Opinion
16601 302414/09 83721/10 84096/11
01-12-2016
Arnold E. DiJoseph, P.C., New York (Arnold E. DiJoseph, III of counsel), for appellant. Office of David M. Santoro, New York (Stephen T. Brewi of counsel), for Consolidated Edison Company of New York, Inc., sued herein as Con Edison, Inc., respondent. Law Office of James J. Toomey, New York (Evy Kazansky of counsel), for Hallen Construction Co., Inc., respondent. Pillinger, Miller, Tarallo, LLP, Elmsford (Michael Neri of counsel), for New York Paving, Inc., respondent.
Arnold E. DiJoseph, P.C., New York (Arnold E. DiJoseph, III of counsel), for appellant.
Office of David M. Santoro, New York (Stephen T. Brewi of counsel), for Consolidated Edison Company of New York, Inc., sued herein as Con Edison, Inc., respondent.
Law Office of James J. Toomey, New York (Evy Kazansky of counsel), for Hallen Construction Co., Inc., respondent.

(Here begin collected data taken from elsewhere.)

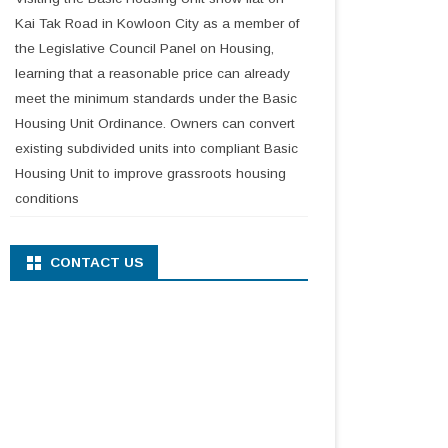
Kai Tak Road in Kowloon City as a member of
the Legislative Council Panel on Housing,
learning that a reasonable price can already
meet the minimum standards under the Basic
Housing Unit Ordinance. Owners can convert
existing subdivided units into compliant Basic
Housing Unit to improve grassroots housing
conditions
CONTACT US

Pillinger, Miller, Tarallo, LLP, Elmsford (Michael Neri of counsel), for New York Paving, Inc., respondent.
Opinion
Order, Supreme Court, Bronx County (Mark Friedlander, J.), entered August 13, 2014, which, to the extent appealed from as limited by the briefs, granted the motions of defendants Hallen Construction Company, Inc. and Consolidated Edison Company of New York, Inc., sued herein as Con Edison, Inc., for summary judgment dismissing the complaint as against them, unanimously affirmed, without costs.
By demonstrating that the area where plaintiff fell was outside the area where they and their contractor, fourth-party defendant New York Paving, Inc., performed work, defendants Con Edison and Hallen (defendants) established prima facie that they did not cause or create the defective condition in the sidewalk (see Levine v. City of New York, 101 A.D.3d 419, 956 N.Y.S.2d 5 1st Dept.2012; Jones v. Consolidated Edison Co. of N.Y., Inc., 95 A.D.3d 659, 944 N.Y.S.2d 544 1st Dept.2012 ). In opposition, plaintiff submitted a speculative and conclusory affidavit by a purported licensed engineer. The engineer attributed plaintiff's fall on the raised sidewalk flag to insufficiently filled expansion joints running from the sidewalk flags where defendants performed work to the raised flag 5 ½ feet away, but failed to explain how water in the joints raised the flag 5 ½ feet away but not other flags that were closer to defendants' work and actually abutted the joints. The engineer also failed to explain why he believed that the flag was pushed up by water under it, as opposed to the roots of a nearby tree (see Freimor v. City of New York, 44 A.D.3d 514, 515, 843 N.Y.S.2d 609 1st Dept.2007; Yass v. Deepdale Gardens, 187 A.D.2d 506, 589 N.Y.S.2d 593 2d Dept.1992 ). In any event, plaintiffs had no duty to fill the expansion joints around the subject flag, on which they did not work and which they had not disturbed (see Balsam v. Delma Eng'g Corp., 139 A.D.2d 292, 296–297, 532 N.Y.S.2d 105 1st Dept.1988, lv. dismissed in part, denied in part 73 N.Y.2d 783, 536 N.Y.S.2d 741, 533 N.E.2d 671 1988 ).